Dear all,
currently I am working on the parallelization of a Monte Carlo code for particle transport written in FORTRAN 77 using OpenMP and the Intel Fortran Compiler (version 2017). I have successfully implemented the parallelization and on several tests in general I obtain a better performance (up to 30% faster) than the original parallelization scheme of the code, which relies of running several processes in parallel using a Batch Queuing System.
However, my problem is when the particles information (energy, position, direction) is read from a file (each line of this file contains the information of one particle, and therefore several read operations are done during the simulation) the performance of the code using OpenMP drops severally and then it is similar to the performance obtained with the original parallel implementation.

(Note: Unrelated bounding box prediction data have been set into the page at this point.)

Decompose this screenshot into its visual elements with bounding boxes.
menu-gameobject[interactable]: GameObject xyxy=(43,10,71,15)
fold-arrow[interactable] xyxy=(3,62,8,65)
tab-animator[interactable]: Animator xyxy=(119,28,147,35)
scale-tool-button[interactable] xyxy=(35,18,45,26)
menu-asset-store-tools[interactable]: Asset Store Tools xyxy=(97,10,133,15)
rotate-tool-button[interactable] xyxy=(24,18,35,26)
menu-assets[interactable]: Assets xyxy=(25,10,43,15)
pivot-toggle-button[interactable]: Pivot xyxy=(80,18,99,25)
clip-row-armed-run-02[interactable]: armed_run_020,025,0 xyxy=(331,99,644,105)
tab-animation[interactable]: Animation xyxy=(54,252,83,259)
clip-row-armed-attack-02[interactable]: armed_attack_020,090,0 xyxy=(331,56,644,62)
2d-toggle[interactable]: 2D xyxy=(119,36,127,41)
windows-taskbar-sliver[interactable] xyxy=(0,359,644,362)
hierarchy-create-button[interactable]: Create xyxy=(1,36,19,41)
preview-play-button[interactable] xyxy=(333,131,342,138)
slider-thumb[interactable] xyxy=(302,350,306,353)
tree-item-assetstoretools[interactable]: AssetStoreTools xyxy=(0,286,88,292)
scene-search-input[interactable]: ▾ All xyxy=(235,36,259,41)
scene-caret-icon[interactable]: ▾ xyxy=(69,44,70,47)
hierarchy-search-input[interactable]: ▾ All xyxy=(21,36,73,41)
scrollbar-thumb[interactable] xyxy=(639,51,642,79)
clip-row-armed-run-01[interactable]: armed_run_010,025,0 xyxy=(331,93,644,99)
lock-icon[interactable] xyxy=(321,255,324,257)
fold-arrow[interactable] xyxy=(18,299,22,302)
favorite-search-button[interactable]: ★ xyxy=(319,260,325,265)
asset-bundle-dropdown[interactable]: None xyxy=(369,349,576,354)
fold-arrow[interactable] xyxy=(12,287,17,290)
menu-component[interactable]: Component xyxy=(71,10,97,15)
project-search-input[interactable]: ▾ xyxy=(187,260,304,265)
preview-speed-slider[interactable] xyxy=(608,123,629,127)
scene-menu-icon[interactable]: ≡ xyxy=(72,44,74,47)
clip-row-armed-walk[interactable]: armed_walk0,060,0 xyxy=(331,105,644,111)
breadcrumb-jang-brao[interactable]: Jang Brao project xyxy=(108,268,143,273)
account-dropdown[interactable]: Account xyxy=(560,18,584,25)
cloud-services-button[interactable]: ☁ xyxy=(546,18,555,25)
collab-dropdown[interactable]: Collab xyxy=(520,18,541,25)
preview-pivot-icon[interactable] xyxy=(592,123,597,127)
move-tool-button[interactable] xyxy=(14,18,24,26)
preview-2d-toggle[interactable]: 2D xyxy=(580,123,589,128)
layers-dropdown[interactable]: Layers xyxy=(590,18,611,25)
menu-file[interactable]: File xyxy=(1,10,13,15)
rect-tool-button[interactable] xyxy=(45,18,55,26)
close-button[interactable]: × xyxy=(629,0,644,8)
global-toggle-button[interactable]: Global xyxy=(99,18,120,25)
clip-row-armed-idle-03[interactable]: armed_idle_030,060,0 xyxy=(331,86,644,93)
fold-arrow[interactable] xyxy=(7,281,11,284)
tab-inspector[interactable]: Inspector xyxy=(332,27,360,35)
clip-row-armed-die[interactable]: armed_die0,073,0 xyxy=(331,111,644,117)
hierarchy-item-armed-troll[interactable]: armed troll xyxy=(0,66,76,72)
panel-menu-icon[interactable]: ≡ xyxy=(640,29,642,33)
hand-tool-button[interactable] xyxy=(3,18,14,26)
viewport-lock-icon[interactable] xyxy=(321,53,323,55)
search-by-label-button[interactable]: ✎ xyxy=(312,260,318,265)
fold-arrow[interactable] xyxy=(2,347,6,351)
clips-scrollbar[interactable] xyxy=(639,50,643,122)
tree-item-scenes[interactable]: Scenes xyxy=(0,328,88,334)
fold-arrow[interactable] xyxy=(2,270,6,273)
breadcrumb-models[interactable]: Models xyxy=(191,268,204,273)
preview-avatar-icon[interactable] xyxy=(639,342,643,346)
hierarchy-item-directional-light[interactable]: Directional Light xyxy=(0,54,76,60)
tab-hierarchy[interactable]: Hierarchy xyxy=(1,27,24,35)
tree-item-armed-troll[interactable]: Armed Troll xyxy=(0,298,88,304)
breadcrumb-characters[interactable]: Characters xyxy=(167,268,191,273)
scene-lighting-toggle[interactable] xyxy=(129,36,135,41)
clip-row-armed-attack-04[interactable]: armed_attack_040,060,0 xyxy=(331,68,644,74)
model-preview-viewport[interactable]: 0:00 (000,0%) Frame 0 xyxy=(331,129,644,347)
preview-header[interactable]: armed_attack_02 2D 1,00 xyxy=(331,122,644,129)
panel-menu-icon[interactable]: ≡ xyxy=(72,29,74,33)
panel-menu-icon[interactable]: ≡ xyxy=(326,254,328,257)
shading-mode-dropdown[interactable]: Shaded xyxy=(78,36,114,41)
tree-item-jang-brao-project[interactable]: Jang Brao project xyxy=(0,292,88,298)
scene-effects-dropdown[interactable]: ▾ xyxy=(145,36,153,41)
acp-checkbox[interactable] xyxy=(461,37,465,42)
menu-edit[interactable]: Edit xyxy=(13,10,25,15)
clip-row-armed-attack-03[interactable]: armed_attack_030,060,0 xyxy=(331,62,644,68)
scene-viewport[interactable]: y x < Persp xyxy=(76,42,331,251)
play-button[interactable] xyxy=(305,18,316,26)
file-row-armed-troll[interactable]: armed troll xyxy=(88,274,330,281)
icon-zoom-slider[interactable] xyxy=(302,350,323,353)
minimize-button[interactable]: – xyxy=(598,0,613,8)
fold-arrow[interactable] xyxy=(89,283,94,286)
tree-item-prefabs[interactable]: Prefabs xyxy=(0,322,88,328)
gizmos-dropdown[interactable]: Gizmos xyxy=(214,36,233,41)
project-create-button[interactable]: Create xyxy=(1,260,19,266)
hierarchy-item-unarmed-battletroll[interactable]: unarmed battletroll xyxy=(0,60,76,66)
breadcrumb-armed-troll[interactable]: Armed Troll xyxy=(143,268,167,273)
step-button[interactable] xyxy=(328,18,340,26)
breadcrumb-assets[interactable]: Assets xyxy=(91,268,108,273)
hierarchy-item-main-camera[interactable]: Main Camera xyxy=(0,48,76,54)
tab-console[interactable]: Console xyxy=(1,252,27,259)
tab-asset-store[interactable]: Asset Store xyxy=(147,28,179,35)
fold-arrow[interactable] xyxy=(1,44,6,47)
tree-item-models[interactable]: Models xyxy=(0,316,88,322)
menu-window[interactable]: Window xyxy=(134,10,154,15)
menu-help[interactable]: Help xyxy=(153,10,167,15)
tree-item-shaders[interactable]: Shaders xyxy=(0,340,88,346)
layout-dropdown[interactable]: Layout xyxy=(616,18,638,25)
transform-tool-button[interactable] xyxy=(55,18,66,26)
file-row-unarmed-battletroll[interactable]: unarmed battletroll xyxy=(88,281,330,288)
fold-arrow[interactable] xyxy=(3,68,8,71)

Therefore I am essentially losing the original advantage of the OpenMP implementation when a file is used as an input for the simulation.

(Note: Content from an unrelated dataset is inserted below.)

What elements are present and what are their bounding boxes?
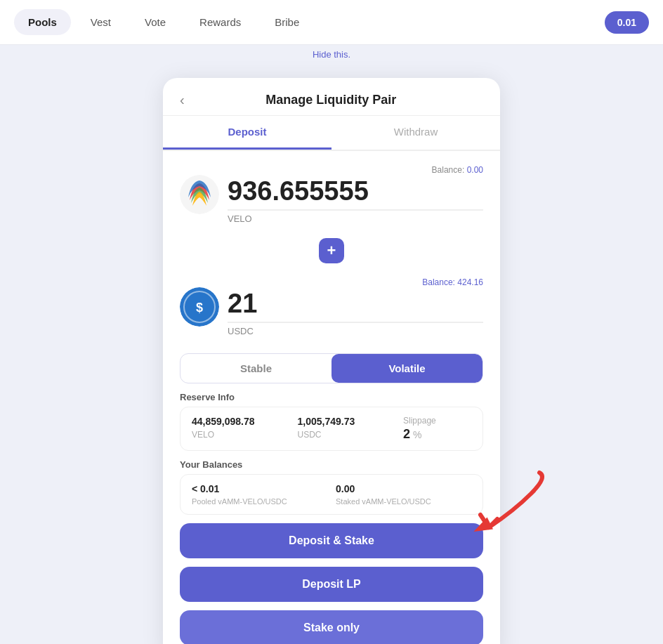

I really do not know if I am using the best approach and therefore I would like to ask you for advice. My approach is that each thread opens the file with its own unit number, as shown in the following snippet:
C$OMP0PARALLEL DEFAULT(SHARED) omp_iam = OMP_GET_THREAD_NUM() omp_size = OMP_GET_NUM_THREADS() nnphsp = INT(omp_iam*nshist/omp_size)+1 UNIT_PHSP = 44 + omp_iam OPEN(UNIT=UNIT_PHSP,FILE=NAME_PHSP,FORM='UNFORMATTED',ACCESS=' *DIRECT', RECL=PHSP_RECL,STATUS='OLD',IOSTAT=IERR_PHSP) C$OMP0END PARALLEL
The file containing the particle information is divided among the threads through the nnpsh variable. Therefore none of the threads reads the same line during the simulation. Then, in order to read a line the following code is used:
READ(UNIT_PHSP,REC=nnphsp,IOSTAT=IERR_PHSP) latchi,ESHOR *T,X_PHSP_SHORT,Y_PHSP_SHORT, U_PHSP_SHORT,V_PHSP_SHORT,W *T_PHSP_SHORT
I would like to know if there is a better approach to the above mentioned. A distinctive characteristic of this code is that due to the stochastic nature of the Monte Carlo simulation the threads do not access the file at the same time or in an ordered way. Each time that a new particle is going to be simulated its information is read from the file. Thanks for your help!